California school to face budget cuts because student body is too white

California school to face budget cuts because student body is too white
Budget cuts threaten one California school over the student body being too white. (Photo by David McNew/Getty Images)

According to KABC-TV Walter Reed Middle School in North Hollywood is facing layoffs and increased class sizes due to budget cuts. The reason for the budget cuts?

Too much of the student body is white.

The Los Angeles Unified School District provides increased funding for schools so long as that school has a white attendance of only 30 percent. According to a letter from the district to the parents, the school’s white population had been above that level for the past couple of years.

The rule itself is due to an imposition from a court ruling dating all the way back to 1970 that was originally designed to prohibit segregation in schools. Now, it effectively punishes schools for having too many white students.

“A school qualifies for PHBAO status if 70 percent or more of its students who live within the school’s attendance boundary are identified as ‘Hispanic, Black, Asian, or non-Anglo,’” said Local District Northeast Superintendent Linda Del Cueto in a letter to parents. “Under a court-ordered integration program that has been in place since 1978, PHBAO schools qualify for smaller class sizes and additional positions. When a school no longer qualifies for PHBAO status, fewer positions are funded.”
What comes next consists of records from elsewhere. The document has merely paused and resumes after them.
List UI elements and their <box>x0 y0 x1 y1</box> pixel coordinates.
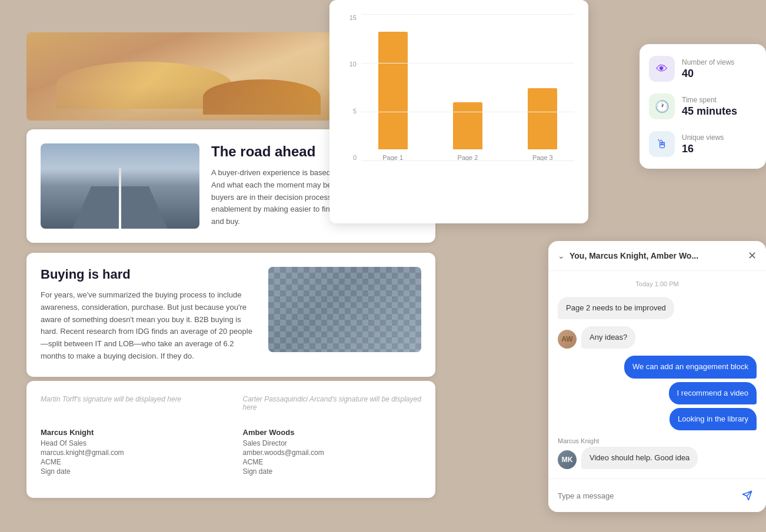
stats-panel: 👁 Number of views 40 🕐 Time spent 45 min… <box>640 44 766 169</box>
views-text: Number of views 40 <box>682 58 757 80</box>
sig2-placeholder: Carter Passaquindici Arcand's signature … <box>243 395 422 411</box>
chat-panel: ⌄ You, Marcus Knight, Amber Wo... ✕ Toda… <box>548 241 766 512</box>
sig1-date: Sign date <box>41 467 219 476</box>
chat-timestamp: Today 1:00 PM <box>558 280 757 287</box>
amber-avatar: AW <box>558 330 577 349</box>
bar-page1 <box>378 32 408 149</box>
time-text: Time spent 45 minutes <box>682 96 757 118</box>
chat-title: You, Marcus Knight, Amber Wo... <box>569 251 698 260</box>
chat-close-button[interactable]: ✕ <box>748 249 757 262</box>
buying-text: For years, we've summarized the buying p… <box>41 289 257 363</box>
signature-details-row: Marcus Knight Head Of Sales marcus.knigh… <box>41 428 421 477</box>
sig1-placeholder: Martin Torff's signature will be display… <box>41 395 219 411</box>
message-recommend-video: I recommend a video <box>669 382 757 404</box>
chat-header: ⌄ You, Marcus Knight, Amber Wo... ✕ <box>548 241 766 271</box>
chat-input-area <box>548 479 766 512</box>
sig1-title: Head Of Sales <box>41 439 219 447</box>
message-library: Looking in the library <box>670 408 757 430</box>
marcus-avatar: MK <box>558 450 577 469</box>
unique-label: Unique views <box>682 133 757 142</box>
sig2-title: Sales Director <box>243 439 422 447</box>
time-label: Time spent <box>682 96 757 104</box>
buying-section: Buying is hard For years, we've summariz… <box>26 253 435 377</box>
bar-label-page3: Page 3 <box>532 154 553 161</box>
bar-group-page3: Page 3 <box>511 88 574 161</box>
y-label-15: 15 <box>349 14 357 21</box>
reply-row: MK Video should help. Good idea <box>558 447 757 469</box>
unique-value: 16 <box>682 143 757 155</box>
stat-time: 🕐 Time spent 45 minutes <box>649 93 757 119</box>
right-messages-group: We can add an engagement block I recomme… <box>558 356 757 430</box>
chat-send-button[interactable] <box>738 486 757 505</box>
sig1-col: Marcus Knight Head Of Sales marcus.knigh… <box>41 428 219 477</box>
bar-page3 <box>528 88 557 149</box>
time-icon: 🕐 <box>649 93 675 119</box>
message-engagement-block: We can add an engagement block <box>624 356 757 378</box>
y-label-5: 5 <box>353 108 357 115</box>
reply-section: Marcus Knight MK Video should help. Good… <box>558 437 757 469</box>
sig2-company: ACME <box>243 458 422 466</box>
bar-label-page2: Page 2 <box>458 154 478 161</box>
bar-group-page1: Page 1 <box>361 32 424 161</box>
bar-page2 <box>453 102 482 149</box>
chart-bars: Page 1 Page 2 Page 3 <box>344 14 574 161</box>
bar-label-page1: Page 1 <box>382 154 403 161</box>
sig1-company: ACME <box>41 458 219 466</box>
signature-section: Martin Torff's signature will be display… <box>26 381 435 498</box>
message-page2-needs: Page 2 needs to be improved <box>558 297 674 319</box>
sig2-col: Amber Woods Sales Director amber.woods@g… <box>243 428 422 477</box>
stat-views: 👁 Number of views 40 <box>649 56 757 82</box>
signature-placeholders-row: Martin Torff's signature will be display… <box>41 395 421 421</box>
time-value: 45 minutes <box>682 105 757 118</box>
road-image <box>41 143 199 229</box>
sig2-date: Sign date <box>243 467 422 476</box>
sig1-name: Marcus Knight <box>41 428 219 437</box>
sig2-name: Amber Woods <box>243 428 422 437</box>
buying-content: Buying is hard For years, we've summariz… <box>41 267 257 363</box>
stat-unique: 🖱 Unique views 16 <box>649 131 757 157</box>
views-label: Number of views <box>682 58 757 66</box>
sig1-email: marcus.knight@gmail.com <box>41 449 219 457</box>
reply-sender-name: Marcus Knight <box>558 437 757 444</box>
bar-group-page2: Page 2 <box>436 102 499 161</box>
views-icon: 👁 <box>649 56 675 82</box>
sig2-email: amber.woods@gmail.com <box>243 449 422 457</box>
views-value: 40 <box>682 68 757 80</box>
y-axis: 15 10 5 0 <box>344 14 361 161</box>
message-video-help: Video should help. Good idea <box>581 447 698 469</box>
message-ideas-row: AW Any ideas? <box>558 326 757 349</box>
chat-collapse-button[interactable]: ⌄ <box>558 251 565 260</box>
desert-image <box>26 32 332 121</box>
unique-icon: 🖱 <box>649 131 675 157</box>
chart-area: 15 10 5 0 Page 1 Page 2 Page 3 <box>344 14 574 179</box>
buying-image <box>268 267 421 352</box>
unique-text: Unique views 16 <box>682 133 757 155</box>
chat-header-left: ⌄ You, Marcus Knight, Amber Wo... <box>558 251 698 260</box>
chat-messages-area: Today 1:00 PM Page 2 needs to be improve… <box>548 271 766 479</box>
buying-title: Buying is hard <box>41 267 257 282</box>
message-any-ideas: Any ideas? <box>581 326 635 349</box>
chat-message-input[interactable] <box>558 491 732 500</box>
chart-panel: 15 10 5 0 Page 1 Page 2 Page 3 <box>329 0 588 223</box>
y-label-0: 0 <box>353 154 357 161</box>
y-label-10: 10 <box>349 61 357 68</box>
In order to stop the bleeding, the school is going to try to change the spending formula to one based on the number of students. There will still be cuts to the budget, but at least some of the school’s jobs will be saved. Regardless, class sizes are still set to grow.

“In order to maintain continuity of instructional services to students and families within demographic and budgetary realities, the District researched alternative funding models and has identified Reed as a ‘per-pupil spending model’ school,” wrote Del Cueto. “Under this model, Reed will retain more teachers than originally anticipated and discussed at the March 15, 2017 community meeting.

“Thankfully we’re going to keep our librarian. We’re going to keep our nurse, but we may lose a few teachers, but not as many as we once thought,” said Sheila Edmiston, a parent of one of the students.